BEGIN

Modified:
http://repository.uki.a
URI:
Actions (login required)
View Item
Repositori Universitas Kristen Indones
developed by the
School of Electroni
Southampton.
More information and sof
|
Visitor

END
BEGIN

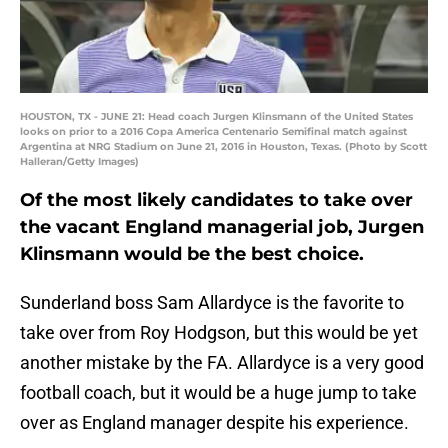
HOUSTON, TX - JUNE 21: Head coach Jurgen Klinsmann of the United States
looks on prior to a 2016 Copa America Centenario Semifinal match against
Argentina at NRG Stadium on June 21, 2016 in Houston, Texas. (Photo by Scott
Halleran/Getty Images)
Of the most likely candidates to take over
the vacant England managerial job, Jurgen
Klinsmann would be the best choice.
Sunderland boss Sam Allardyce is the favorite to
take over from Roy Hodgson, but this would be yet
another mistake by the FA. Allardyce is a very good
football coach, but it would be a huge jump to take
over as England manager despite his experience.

END
BEGIN

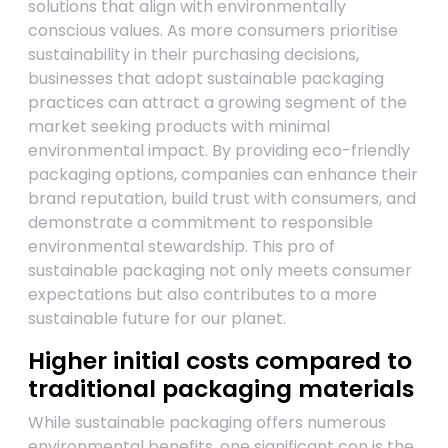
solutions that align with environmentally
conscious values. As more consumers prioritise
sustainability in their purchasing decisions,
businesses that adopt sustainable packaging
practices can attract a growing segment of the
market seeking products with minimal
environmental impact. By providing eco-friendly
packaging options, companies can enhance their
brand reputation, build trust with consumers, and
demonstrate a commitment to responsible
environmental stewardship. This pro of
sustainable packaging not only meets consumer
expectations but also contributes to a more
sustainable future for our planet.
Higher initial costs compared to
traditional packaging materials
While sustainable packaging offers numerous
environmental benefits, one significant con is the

END

▶ ASSIGNMENT
In the listing above, find the line with "packaging options, companies" and the line with "sustainable packaging not only meets consumer"; output exactly those lines and all lines between them.

▶ SOLUTION FOR THIS TASK
packaging options, companies can enhance their
brand reputation, build trust with consumers, and
demonstrate a commitment to responsible
environmental stewardship. This pro of
sustainable packaging not only meets consumer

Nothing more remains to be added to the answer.